> WORKING DATA
____________

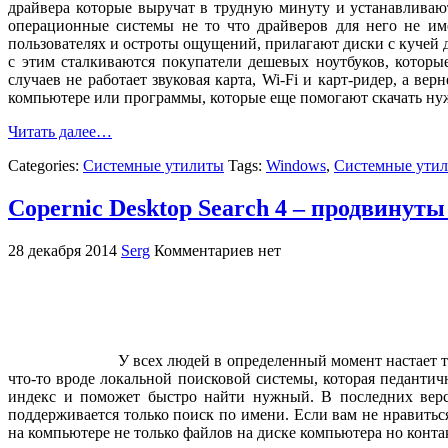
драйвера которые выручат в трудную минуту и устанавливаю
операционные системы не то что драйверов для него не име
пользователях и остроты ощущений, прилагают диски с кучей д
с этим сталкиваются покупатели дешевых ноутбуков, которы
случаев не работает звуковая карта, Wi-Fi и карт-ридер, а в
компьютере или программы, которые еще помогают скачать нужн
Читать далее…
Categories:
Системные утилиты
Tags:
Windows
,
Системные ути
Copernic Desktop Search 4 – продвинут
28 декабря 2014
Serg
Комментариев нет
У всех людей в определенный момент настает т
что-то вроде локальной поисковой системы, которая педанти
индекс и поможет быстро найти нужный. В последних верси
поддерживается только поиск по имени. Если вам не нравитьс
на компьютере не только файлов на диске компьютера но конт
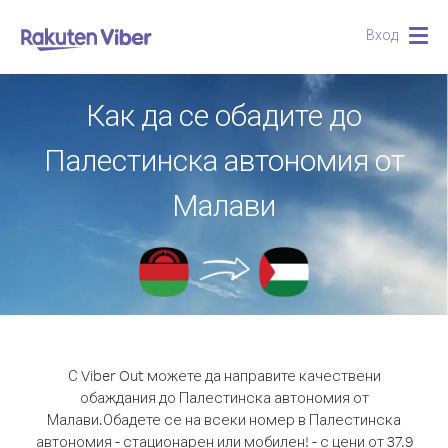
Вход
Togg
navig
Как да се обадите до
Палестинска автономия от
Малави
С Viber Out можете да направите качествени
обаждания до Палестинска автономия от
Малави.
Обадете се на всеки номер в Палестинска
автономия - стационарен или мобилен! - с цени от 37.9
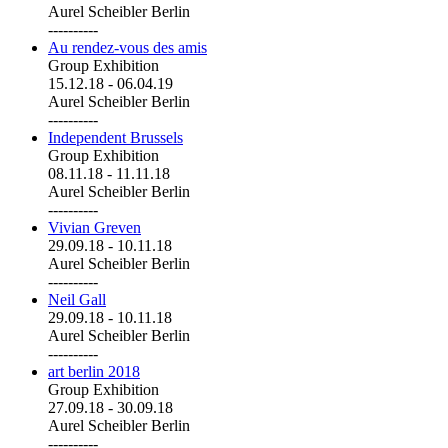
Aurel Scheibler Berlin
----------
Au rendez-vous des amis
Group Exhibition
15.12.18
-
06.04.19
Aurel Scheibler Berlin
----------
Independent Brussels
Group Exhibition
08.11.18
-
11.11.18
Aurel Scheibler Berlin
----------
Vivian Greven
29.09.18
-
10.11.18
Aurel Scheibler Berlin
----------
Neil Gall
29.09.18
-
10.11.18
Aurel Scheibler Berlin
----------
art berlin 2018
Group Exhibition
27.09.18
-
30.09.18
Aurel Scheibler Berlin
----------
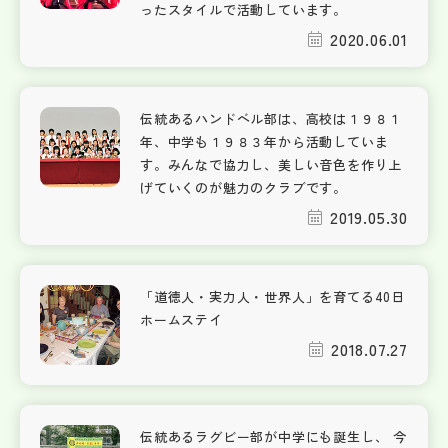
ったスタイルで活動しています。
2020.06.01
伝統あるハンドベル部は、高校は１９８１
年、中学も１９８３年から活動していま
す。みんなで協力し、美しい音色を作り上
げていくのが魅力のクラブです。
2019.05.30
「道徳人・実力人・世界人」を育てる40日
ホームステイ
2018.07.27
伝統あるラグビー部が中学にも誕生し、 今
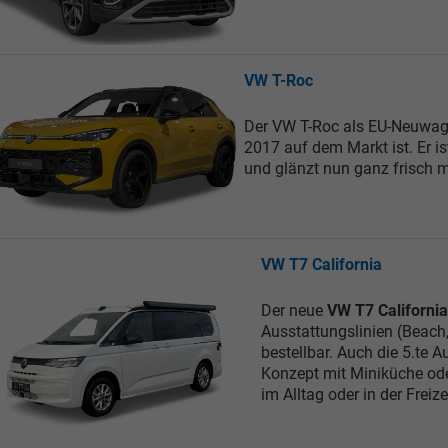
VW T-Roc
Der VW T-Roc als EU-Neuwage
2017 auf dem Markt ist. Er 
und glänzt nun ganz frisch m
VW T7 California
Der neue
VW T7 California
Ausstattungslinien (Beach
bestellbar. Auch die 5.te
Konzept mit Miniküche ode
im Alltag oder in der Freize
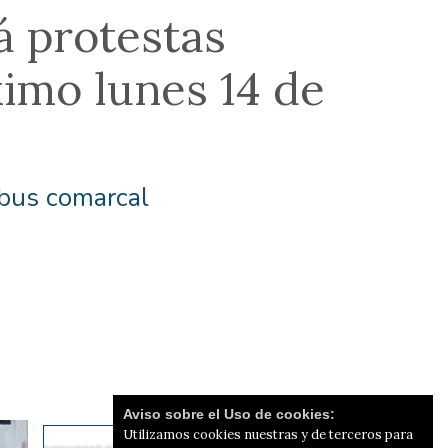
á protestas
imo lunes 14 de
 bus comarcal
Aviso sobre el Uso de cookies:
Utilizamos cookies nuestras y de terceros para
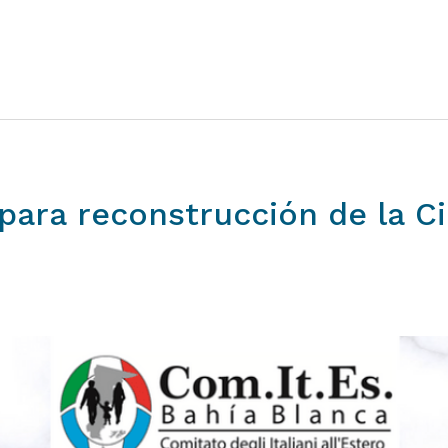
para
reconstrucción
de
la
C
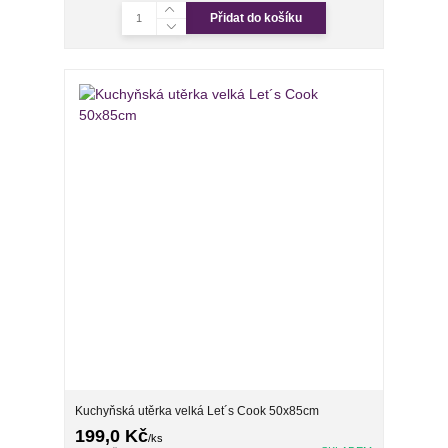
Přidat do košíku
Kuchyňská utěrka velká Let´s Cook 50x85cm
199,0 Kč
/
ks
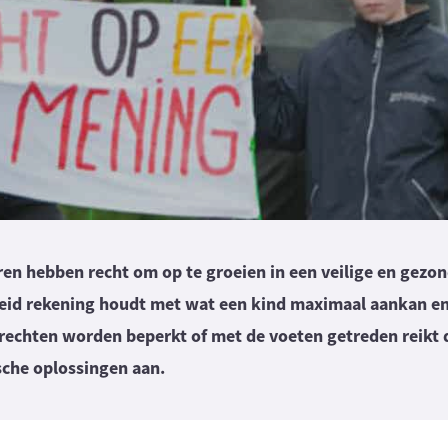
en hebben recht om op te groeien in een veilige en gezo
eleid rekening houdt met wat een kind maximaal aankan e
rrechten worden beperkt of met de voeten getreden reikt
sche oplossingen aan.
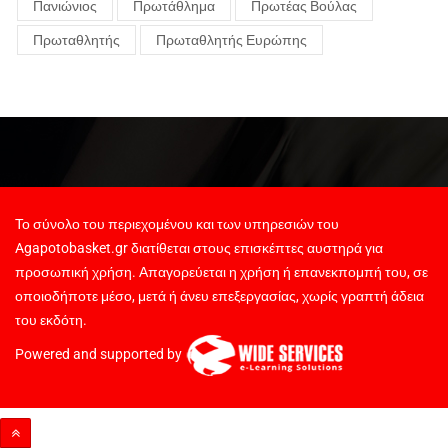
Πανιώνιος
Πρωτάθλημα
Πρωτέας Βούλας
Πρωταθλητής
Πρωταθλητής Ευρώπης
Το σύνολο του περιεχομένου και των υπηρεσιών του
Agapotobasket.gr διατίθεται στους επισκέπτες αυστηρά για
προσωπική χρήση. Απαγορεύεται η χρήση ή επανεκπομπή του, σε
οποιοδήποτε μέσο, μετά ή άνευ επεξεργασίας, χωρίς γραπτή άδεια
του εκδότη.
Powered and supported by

____________

> EXERCISE DETAILS
Take the lines above from the top of the records through the one with "Системные утилиты" and repeat them exactly, without any pictures.

> RESPONSE BOX
драйвера которые выручат в трудную минуту и устанавливаю
операционные системы не то что драйверов для него не име
пользователях и остроты ощущений, прилагают диски с кучей д
с этим сталкиваются покупатели дешевых ноутбуков, которы
случаев не работает звуковая карта, Wi-Fi и карт-ридер, а в
компьютере или программы, которые еще помогают скачать нужн
Читать далее…
Categories:
Системные утилиты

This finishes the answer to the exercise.